___ RECORDS ___
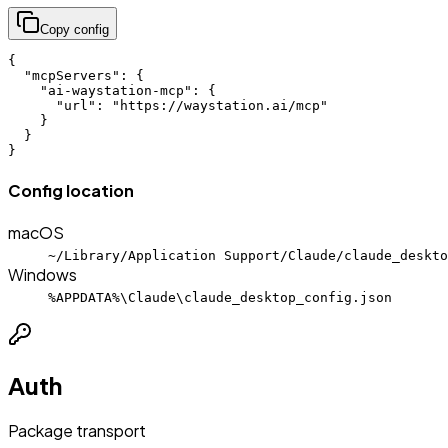
Copy config
{

  "mcpServers": {

    "ai-waystation-mcp": {

      "url": "https://waystation.ai/mcp"

    }

  }

}
Config location
macOS
~/Library/Application Support/Claude/claude_deskto
Windows
%APPDATA%\Claude\claude_desktop_config.json
Auth
Package transport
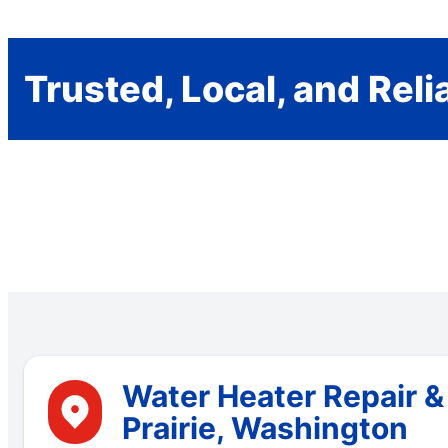
Trusted, Local, and Reli
Water Heater Repair &
Prairie, Washington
___
[ABOUT THIS EXERCISE]: An exact restatement of every record is required. Omit the images.

[YOUR RESPONSE]:
Copy config
{

  "mcpServers": {

    "ai-waystation-mcp": {

      "url": "https://waystation.ai/mcp"

    }

  }

}
Config location
macOS
~/Library/Application Support/Claude/claude_deskto
Windows
%APPDATA%\Claude\claude_desktop_config.json
Auth
Package transport
Trusted, Local, and Reli
Water Heater Repair &
Prairie, Washington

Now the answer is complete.